Pip Chodorov and The Spools of Paris

Date: 4 September 2002 | Season: Infinite Projection

PIP CHODOROV AND THE SPOOLS OF PARIS
Wednesday 4 September 2002, at 7:30pm

London The Photographers’ Gallery

Pip Chodorov, filmmaker and director of the video label Re:Voir will present his selection of recent films from France and report on the Paris scene, which is alive with active publishers, distributors, screenings and independent groups. The programme will feature work made at L’Abominable and MTK, two collective laboratories, and includes films by Frédérique Devaux, Rose Lowder and Nicolas Rey.

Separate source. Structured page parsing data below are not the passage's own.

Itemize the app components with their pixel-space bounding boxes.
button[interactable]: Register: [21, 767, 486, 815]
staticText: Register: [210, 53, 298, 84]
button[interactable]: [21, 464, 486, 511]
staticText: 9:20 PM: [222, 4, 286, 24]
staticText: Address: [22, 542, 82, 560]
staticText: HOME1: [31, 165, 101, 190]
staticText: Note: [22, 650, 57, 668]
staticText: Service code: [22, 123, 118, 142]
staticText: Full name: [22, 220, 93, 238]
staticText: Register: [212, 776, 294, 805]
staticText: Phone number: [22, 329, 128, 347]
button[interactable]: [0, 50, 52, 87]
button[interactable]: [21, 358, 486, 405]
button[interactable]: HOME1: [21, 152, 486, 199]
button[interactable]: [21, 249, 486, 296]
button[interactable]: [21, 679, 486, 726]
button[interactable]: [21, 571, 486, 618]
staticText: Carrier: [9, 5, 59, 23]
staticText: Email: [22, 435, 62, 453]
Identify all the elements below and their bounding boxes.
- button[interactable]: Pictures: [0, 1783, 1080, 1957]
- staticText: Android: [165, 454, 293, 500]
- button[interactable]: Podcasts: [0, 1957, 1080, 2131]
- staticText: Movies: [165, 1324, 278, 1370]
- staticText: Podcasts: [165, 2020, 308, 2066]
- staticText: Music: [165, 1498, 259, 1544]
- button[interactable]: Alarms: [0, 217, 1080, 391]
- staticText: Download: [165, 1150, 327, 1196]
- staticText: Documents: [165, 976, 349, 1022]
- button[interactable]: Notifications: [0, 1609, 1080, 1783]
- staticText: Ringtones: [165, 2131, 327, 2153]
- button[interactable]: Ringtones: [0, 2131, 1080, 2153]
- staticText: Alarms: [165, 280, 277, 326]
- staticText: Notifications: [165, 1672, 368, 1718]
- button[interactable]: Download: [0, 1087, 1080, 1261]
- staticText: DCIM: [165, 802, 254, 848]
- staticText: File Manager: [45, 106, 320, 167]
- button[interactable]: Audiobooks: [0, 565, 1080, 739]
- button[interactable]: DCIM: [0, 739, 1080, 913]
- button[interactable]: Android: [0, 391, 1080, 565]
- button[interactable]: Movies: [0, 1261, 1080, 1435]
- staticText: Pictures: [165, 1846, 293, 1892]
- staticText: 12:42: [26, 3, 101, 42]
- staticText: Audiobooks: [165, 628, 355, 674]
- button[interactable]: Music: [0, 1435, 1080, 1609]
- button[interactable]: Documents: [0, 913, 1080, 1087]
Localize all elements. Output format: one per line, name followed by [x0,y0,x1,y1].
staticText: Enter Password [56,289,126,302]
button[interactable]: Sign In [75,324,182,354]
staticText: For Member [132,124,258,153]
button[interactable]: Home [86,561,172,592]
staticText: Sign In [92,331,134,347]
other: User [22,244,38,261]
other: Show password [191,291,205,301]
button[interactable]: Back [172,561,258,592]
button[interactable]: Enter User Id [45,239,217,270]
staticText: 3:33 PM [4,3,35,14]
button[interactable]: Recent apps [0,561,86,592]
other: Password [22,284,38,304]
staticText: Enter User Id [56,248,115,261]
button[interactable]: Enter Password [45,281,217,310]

Pip Chodorov, Numéro 4, France, 1990, colour, sound, 4 min (18fps)
Mahine Rouhi, Ptkho, France, 2000, b/w, sound, 7 min
Stefano Canapa, Promenaux, France, 2001, b/w, sound, 6 min
Colas Ricard, Tandem, France, 2001, colour, sound, 6 min
Nicolas Rey, Terminus for You, France, 1996, b/w, sound, 9 min
Marcelle Thirache, L’Arbre Bleu, France, 2001, colour, silent, 4 min (18fps)
Frédérique Devaux, Logomagie, France, 1999, colour, sound, 4 min
Rose Lowder, Les Coquelicots, France, 2000, colour, silent, 3 min (18fps)
Othello Vilgarde, Terrae, France, 2001, b/w, sound, 10 min
Dominik Lange, Chrysalides en explosion, France, 2001, colour, sound-on-cd, 17 min

“In these new lyric works and optical printer films, contemporary filmmakers continue to walk through the world and report what they see, and how they see. As Pthko shows us, some of the films are misleadingly abstract. Promenaux takes us through Paris, its jazz, its streets, its train tracks. In Tandem, train tracks become a metaphor for the film strip. Terminus for You continues the analogy in the Paris metro, its moving sidewalks, its regularly spaced posters and its animated characters carrying the metaphor, until the decomposition of the film material itself reminds us that all is illusory, all is grain and light. Terminus For You, L’Arbre Bleu and Logomagie are all worked by hand on the emulsion, whereas Numéro 4 and the last three films, Poppies, Terrae and Chrysalides use the movie camera as a still camera, flickering between different stills of natural forms, proving once again that movement is not created in the film but in the brain.” (Pip Chodorov, 2002)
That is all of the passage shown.